Read more: Pay transparency: seven lessons
Analytical job evaluation frameworks
One of the pain points in undertaking this type of analysis is that not every organisation has a framework in place that describes the differences in job level across the organisation. While they should ideally be underpinned by an analytical job evaluation framework, the objective assessment of the different components of each role is key.
Even having indicative level descriptors can help to support initial comparable role analysis. Once you have an idea of how roles compare, you can explore if you have justifiable differences in pay. This could be based, for example, on performance or differences in market data. But, just because you did a benchmarking exercise three years ago, you can’t assume that you can use that data now. Markets change, data changes and if, as in the recent case at Next, historical segregation of roles has influenced the data itself, you can’t rely on data as your only defence.

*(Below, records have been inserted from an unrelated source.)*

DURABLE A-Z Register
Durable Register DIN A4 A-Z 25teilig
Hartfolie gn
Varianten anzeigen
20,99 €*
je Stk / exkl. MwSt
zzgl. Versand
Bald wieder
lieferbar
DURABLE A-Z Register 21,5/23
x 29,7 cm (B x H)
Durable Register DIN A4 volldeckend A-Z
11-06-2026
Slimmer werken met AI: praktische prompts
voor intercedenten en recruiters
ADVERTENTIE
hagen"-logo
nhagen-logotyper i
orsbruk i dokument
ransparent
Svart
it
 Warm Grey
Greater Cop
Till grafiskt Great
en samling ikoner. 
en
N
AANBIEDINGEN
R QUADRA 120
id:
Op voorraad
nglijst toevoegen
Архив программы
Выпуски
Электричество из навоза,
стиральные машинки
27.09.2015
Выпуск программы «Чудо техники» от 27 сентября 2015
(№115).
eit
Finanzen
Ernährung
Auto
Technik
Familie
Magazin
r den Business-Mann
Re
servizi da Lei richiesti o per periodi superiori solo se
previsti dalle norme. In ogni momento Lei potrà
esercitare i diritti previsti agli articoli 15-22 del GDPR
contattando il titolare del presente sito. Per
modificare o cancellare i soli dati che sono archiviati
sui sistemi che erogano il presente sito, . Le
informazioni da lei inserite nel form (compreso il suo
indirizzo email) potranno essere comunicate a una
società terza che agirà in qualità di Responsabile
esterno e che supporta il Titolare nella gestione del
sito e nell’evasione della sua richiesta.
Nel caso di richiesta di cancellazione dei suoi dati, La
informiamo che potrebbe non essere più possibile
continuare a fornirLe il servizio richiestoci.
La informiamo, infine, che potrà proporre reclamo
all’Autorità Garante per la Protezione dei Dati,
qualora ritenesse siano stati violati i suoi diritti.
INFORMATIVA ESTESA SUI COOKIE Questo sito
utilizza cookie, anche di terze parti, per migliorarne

The other aspect of pay transparency that the UK will most likely adopt, if the government decides to align with the latest EU measures, will be around sharing of pay ranges at recruitment. There is a great advert I’ve seen recently for the recruitment firm Indeed, where a candidate asks about the pay for the role and the recruiter does everything possible to deflect the question. In an age where everything is shared on Glassdoor, sharing pay ranges is the next logical step and the right one.
The challenge for organisations, however, is for existing employees who will undoubtedly compare their salary to the new one advertised. In the absence of context as to how and why that salary was derived, they will potentially feel undervalued and confused. Conducting benchmarking to determine a salary is key, but so is explaining to employees how you benchmark roles, how you use the data and how you aim to ensure there is consistency in pay decisions.
Read more: Preparing employees for greater transparency on pay
In summary, the key steps business and HR leaders can take now to start futureproofing themselves are:
- Review your structures and reward processes
Do you have the ability to compare roles in job levels? Do you undertake pay benchmarking to know how pay compares to the market? How are pay decisions made at recruitment/promotion/pay review, and what measures are put in place to ensure consistency and fairness? If your structures are absent or not working effectively, invest the time now to get them in order.
- Know your current pay gaps
Go beyond basic gender pay gap reporting and look at roles on an individual and level basis. If you have gaps, how big are they? Can you explain them, and are they justifiable? If not, what would it cost to make adjustments? And what are the risks of not making those changes?
- Engage leadership
Raise awareness of the external context and the internal picture. How big are the risks? What actions need to be taken now, and how can the business plan to rectify any unjustified pay discrepancies? Make a conscious decision to get on the front foot, and take pay transparency seriously.